At the One Book, One Community program at the American Library Association Conference in Chicago this summer, I was given a bag of books, including When the Emperor Was Divine by Julie Otsuka. During the program, a representative from Random House Books promised us that this would be a good book for community discussions; it had already been popular in the Seattle Reads program. Now that I have finally gotten around to reading it, I agree.
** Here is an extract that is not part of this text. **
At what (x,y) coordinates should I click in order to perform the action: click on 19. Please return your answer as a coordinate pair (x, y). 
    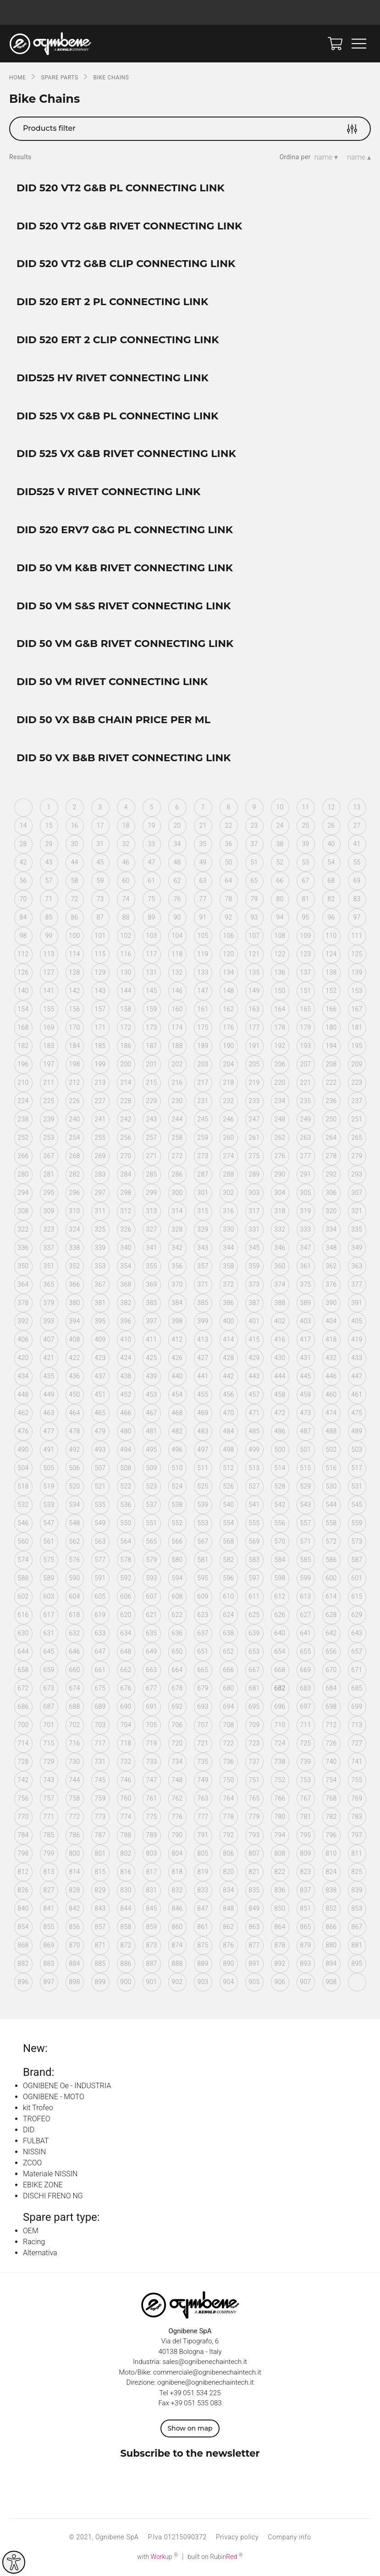
    Looking at the image, I should click on (151, 825).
When the Emperor Was Divine has a lot going for it as a community reading choice. It is a short, well written book about the experiences of a Japanese-American family that is divided by federal security officials and sent to internments camps during World War II. The father is carried off in the night without even being allowed to dress; the son and the daughter both dream later of their father returning to them still wearing only a robe and slippers. The children and their mother remain in Berkeley for several months, becoming poorer and more isolated, until they too are sent to a series of camps, mostly in forbidding locations; they suffer form heat, cold, saline dust and boredom. Most readers will sympathize with the family, whose habits and aspirations are so much like their own.
Though the setting of When the Emperor Was Divine is the 1940s, the book is timely: we still have the fear of foreign people leading to angry words being said and rocks being thrown through windows. We may someday have books like this one about the families of American Muslims who were unaccountedly held without ever being charged with crimes after September 2001. When we do, we should discuss them, too.